## [Exercise]
The lines to copy are those in the listing that hold the word "Demogr".

### Given entries

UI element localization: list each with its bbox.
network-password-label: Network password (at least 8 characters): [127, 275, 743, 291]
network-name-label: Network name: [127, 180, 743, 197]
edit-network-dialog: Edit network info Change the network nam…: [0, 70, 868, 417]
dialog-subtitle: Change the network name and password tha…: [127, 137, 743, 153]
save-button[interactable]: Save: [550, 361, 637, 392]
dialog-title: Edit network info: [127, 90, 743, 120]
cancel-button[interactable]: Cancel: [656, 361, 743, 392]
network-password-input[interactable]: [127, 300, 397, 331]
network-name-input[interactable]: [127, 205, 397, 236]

######
### Given entries

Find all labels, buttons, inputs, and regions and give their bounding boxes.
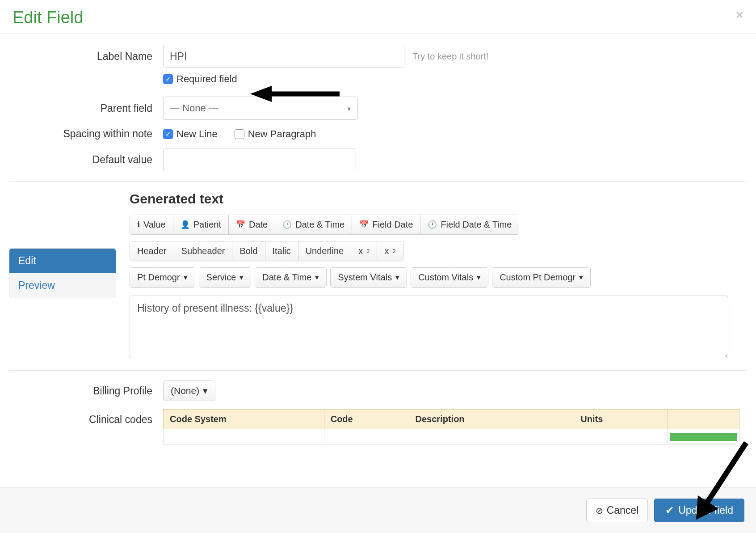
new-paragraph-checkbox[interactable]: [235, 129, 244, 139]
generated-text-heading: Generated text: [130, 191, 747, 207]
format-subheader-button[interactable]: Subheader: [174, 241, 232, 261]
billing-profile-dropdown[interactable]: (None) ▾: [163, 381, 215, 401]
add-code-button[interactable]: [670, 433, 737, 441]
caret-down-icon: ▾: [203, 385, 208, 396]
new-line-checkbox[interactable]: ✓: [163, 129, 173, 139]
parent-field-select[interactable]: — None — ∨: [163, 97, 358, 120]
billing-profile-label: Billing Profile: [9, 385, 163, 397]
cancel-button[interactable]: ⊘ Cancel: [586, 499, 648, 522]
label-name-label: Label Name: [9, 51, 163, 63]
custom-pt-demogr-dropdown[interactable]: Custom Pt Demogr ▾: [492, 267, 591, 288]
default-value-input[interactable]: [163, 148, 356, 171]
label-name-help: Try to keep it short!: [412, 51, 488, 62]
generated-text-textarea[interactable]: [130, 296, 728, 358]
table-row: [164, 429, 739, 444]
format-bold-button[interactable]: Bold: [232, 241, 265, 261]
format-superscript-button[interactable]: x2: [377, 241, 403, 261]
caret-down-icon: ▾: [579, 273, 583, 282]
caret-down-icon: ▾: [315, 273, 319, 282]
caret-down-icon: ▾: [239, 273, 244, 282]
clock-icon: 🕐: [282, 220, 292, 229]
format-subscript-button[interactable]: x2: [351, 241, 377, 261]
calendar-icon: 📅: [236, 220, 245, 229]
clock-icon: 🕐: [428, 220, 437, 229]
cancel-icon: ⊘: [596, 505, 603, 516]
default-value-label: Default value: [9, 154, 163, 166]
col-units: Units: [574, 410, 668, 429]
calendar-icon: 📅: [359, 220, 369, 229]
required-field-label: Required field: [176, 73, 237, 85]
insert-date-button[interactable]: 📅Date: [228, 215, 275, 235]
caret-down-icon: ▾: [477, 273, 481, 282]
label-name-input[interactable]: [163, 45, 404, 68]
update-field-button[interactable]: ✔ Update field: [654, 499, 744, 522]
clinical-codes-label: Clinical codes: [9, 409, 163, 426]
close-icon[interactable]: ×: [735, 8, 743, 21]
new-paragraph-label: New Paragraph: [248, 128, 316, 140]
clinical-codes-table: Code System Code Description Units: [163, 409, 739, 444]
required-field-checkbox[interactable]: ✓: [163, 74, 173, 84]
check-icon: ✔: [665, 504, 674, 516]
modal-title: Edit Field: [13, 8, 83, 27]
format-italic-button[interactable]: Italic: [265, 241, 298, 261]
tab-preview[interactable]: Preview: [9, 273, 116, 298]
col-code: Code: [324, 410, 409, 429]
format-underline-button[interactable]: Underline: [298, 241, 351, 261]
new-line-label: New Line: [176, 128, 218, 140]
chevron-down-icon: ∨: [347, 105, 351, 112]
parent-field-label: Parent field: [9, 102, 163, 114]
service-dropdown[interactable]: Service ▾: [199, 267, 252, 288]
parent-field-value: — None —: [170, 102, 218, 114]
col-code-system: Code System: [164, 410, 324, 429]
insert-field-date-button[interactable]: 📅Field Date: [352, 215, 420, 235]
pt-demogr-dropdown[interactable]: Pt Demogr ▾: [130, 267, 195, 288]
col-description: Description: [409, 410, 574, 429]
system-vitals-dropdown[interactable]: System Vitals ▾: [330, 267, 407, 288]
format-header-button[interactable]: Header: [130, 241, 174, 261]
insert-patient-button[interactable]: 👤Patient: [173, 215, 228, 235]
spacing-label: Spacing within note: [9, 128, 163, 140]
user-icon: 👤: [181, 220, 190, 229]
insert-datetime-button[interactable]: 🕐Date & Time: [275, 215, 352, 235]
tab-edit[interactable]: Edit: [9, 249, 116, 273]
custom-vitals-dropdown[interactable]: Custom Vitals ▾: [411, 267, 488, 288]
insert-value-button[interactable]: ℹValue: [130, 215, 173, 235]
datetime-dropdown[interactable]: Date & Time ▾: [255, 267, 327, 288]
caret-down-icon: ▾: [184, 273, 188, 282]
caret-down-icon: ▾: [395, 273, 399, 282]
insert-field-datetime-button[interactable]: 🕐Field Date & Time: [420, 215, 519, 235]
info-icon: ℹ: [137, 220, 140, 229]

######

## [Task response]
custom-pt-demogr-dropdown[interactable]: Custom Pt Demogr ▾: [492, 267, 591, 288]
pt-demogr-dropdown[interactable]: Pt Demogr ▾: [130, 267, 195, 288]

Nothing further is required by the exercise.